Received 1 November 2011; Accepted 7 December 2011

Academic Editor: Rosario García Moreno

Copyright © 2012 Philip J. White et al. This is an open access article distributed under the Creative Commons Attribution License, which permits unrestricted use, distribution, and reproduction in any medium, provided the original work is properly cited.

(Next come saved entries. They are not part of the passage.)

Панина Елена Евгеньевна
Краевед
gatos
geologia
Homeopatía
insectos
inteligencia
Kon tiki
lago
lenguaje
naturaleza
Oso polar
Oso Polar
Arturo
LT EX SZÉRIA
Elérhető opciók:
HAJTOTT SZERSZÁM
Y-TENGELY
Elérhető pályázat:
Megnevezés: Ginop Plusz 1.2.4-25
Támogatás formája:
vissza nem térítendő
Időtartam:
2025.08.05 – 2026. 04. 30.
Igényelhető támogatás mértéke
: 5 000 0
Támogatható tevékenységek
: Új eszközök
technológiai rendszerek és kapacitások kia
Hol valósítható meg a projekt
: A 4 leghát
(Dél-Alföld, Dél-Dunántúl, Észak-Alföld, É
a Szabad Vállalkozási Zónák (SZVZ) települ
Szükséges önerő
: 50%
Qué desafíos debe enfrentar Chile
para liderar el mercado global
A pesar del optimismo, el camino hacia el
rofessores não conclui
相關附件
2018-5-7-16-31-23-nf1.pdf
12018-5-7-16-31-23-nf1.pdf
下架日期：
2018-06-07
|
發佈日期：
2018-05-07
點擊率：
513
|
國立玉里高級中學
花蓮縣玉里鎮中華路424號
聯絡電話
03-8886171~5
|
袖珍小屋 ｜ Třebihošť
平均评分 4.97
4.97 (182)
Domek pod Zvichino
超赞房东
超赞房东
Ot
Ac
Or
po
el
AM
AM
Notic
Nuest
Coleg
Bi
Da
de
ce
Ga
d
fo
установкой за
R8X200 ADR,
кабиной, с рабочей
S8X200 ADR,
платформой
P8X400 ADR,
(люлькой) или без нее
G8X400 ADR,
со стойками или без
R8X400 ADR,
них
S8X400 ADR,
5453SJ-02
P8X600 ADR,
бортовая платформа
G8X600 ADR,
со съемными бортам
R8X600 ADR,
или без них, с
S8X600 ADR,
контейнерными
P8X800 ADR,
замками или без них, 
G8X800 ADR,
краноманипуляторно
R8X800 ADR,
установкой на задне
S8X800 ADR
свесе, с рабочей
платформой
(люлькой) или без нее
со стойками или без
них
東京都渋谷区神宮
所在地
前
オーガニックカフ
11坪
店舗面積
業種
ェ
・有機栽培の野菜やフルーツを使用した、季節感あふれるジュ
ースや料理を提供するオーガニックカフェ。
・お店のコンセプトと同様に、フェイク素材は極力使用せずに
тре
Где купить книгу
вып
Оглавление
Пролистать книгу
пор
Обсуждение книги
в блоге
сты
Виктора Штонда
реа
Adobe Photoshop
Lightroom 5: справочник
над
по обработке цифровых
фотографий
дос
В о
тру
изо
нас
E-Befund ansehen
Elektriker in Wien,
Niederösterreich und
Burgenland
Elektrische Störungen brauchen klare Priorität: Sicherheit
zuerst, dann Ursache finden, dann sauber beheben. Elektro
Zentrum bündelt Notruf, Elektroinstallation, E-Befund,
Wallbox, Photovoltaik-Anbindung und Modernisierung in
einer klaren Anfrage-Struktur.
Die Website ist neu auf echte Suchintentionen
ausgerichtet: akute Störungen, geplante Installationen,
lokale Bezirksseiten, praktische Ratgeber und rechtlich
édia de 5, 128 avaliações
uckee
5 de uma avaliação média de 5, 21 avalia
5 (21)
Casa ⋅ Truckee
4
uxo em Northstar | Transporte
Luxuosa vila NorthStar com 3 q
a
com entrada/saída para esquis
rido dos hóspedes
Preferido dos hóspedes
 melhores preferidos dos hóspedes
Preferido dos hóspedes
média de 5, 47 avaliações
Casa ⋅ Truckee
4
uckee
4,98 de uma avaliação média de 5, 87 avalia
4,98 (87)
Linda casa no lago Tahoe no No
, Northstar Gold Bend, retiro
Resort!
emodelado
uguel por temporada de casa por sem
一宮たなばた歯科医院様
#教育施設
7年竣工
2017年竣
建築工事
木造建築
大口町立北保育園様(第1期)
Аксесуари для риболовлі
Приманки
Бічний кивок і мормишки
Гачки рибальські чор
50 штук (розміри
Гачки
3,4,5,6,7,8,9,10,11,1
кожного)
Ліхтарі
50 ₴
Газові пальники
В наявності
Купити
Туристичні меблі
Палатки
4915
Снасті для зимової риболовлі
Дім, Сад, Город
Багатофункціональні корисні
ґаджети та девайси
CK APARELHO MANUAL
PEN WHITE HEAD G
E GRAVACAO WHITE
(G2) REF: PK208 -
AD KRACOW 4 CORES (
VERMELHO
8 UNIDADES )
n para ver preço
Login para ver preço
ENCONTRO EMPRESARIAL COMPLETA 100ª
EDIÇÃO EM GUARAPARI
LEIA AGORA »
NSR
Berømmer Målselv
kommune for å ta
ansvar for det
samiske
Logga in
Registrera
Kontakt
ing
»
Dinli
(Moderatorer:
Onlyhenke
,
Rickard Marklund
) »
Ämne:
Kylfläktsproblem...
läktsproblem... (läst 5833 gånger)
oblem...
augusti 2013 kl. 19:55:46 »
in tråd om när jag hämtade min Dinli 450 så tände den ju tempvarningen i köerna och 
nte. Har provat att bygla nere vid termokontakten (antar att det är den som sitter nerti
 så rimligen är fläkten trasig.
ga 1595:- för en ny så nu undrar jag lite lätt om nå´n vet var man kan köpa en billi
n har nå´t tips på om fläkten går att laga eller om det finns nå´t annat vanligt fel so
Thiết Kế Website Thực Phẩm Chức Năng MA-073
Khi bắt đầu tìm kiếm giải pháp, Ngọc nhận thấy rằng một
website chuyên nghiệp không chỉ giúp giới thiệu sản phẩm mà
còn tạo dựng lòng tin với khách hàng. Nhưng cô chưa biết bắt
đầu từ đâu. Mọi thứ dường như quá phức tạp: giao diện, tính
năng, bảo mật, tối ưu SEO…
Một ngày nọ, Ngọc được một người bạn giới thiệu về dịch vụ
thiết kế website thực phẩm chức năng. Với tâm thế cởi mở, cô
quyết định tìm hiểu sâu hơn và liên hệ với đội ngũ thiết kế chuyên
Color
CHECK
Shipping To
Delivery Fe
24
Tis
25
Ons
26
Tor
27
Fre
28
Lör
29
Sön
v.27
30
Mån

One definition of food security is having sufficient, safe, and nutritious food to meet dietary needs. This paper highlights the role of plant mineral nutrition in food production, delivering of essential mineral elements to the human diet, and preventing harmful mineral elements entering the food chain. To maximise crop production, the gap between actual and potential yield must be addressed. This gap is 15–95% of potential yield, depending on the crop and agricultural system. Current research in plant mineral nutrition aims to develop appropriate agronomy and improved genotypes, for both infertile and productive soils, that allow inorganic and organic fertilisers to be utilised more efficiently. Mineral malnutrition affects two-thirds of the world's population. It can be addressed by the application of fertilisers, soil amelioration, and the development of genotypes that accumulate greater concentrations of mineral elements lacking in human diets in their edible tissues. Excessive concentrations of harmful mineral elements also compromise crop production and human health. To reduce the entry of these elements into the food chain, strict quality requirements for fertilisers might be enforced, agronomic strategies employed to reduce their phytoavailability, and crop genotypes developed that do not accumulate high concentrations of these elements in edible tissues.